ABOUT THIS TASK – Restate, in full and unchanged, the entries that follow, but not their pictures.

=== SUPPLIED MATERIAL ===

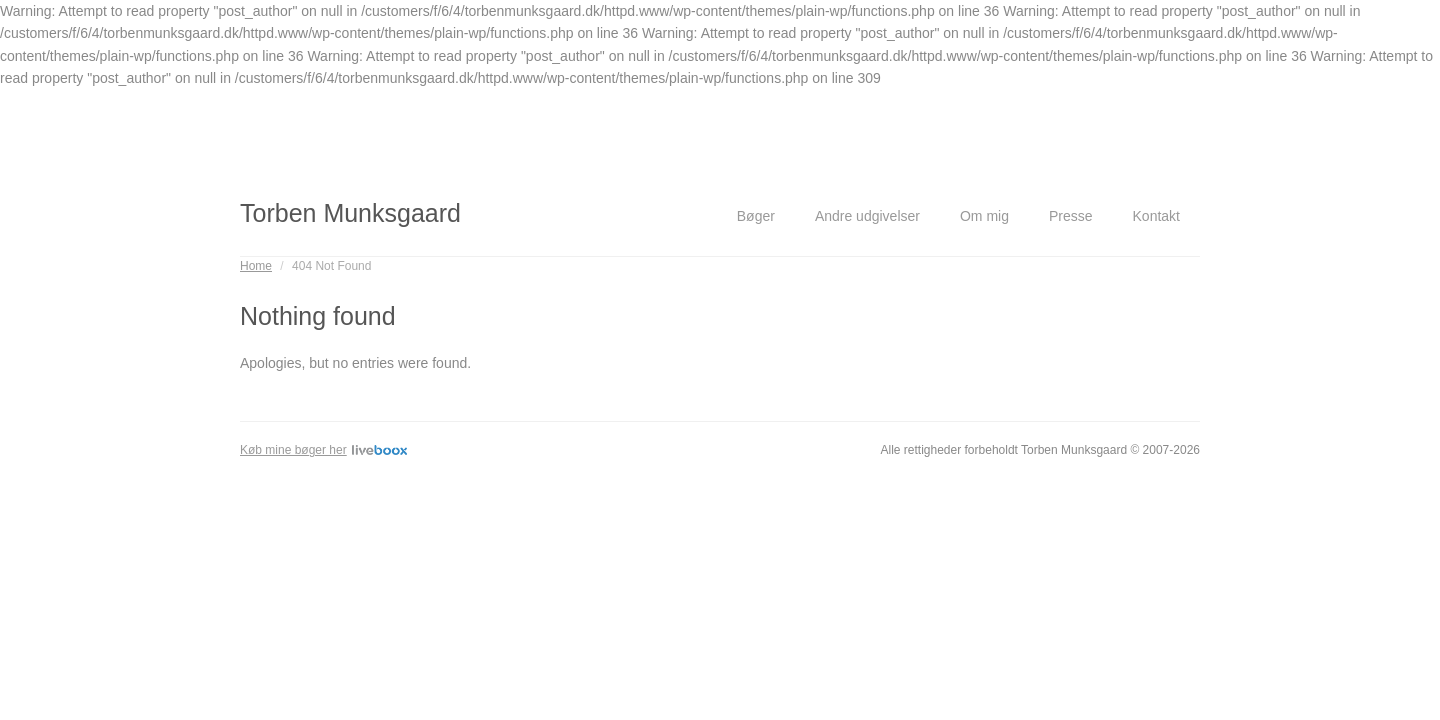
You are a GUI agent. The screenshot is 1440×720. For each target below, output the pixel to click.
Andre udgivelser (867, 216)
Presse (1071, 216)
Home (256, 266)
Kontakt (1156, 216)
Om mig (984, 216)
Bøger (756, 216)
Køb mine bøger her (323, 450)
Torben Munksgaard (350, 213)
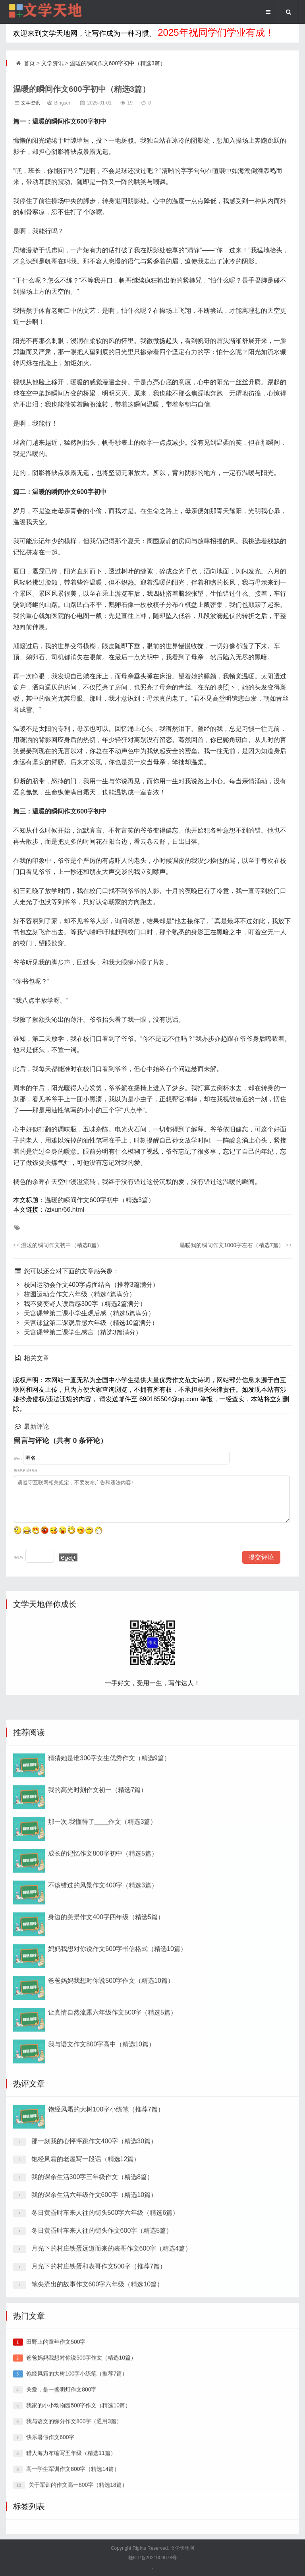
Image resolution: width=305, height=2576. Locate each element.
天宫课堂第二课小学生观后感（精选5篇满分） (83, 1313)
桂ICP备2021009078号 (152, 2558)
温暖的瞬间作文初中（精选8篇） (57, 1245)
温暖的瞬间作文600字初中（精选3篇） (118, 63)
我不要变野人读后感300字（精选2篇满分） (79, 1303)
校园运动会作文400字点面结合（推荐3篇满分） (85, 1284)
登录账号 (31, 1470)
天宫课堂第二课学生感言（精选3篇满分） (77, 1332)
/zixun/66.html (64, 1209)
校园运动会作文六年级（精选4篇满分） (74, 1294)
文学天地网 (181, 2548)
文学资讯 (52, 63)
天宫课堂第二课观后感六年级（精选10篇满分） (85, 1322)
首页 (29, 63)
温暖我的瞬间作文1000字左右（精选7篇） (236, 1245)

===

FINISHED TASK –
You are a GUI agent. The screenshot is 1440×720. For each target below, output the pixel to click.
Andre udgivelser (867, 216)
Presse (1071, 216)
Home (256, 266)
Kontakt (1156, 216)
Om mig (984, 216)
Bøger (756, 216)
Køb mine bøger her (323, 450)
Torben Munksgaard (350, 213)
Image resolution: width=305, height=2576. Locate each element.
天宫课堂第二课小学生观后感（精选5篇满分） (83, 1313)
桂ICP备2021009078号 (152, 2558)
温暖的瞬间作文初中（精选8篇） (57, 1245)
温暖的瞬间作文600字初中（精选3篇） (118, 63)
我不要变野人读后感300字（精选2篇满分） (79, 1303)
校园运动会作文400字点面结合（推荐3篇满分） (85, 1284)
登录账号 (31, 1470)
天宫课堂第二课学生感言（精选3篇满分） (77, 1332)
/zixun/66.html (64, 1209)
校园运动会作文六年级（精选4篇满分） (74, 1294)
文学天地网 (181, 2548)
文学资讯 (52, 63)
天宫课堂第二课观后感六年级（精选10篇满分） (85, 1322)
首页 (29, 63)
温暖我的瞬间作文1000字左右（精选7篇） (236, 1245)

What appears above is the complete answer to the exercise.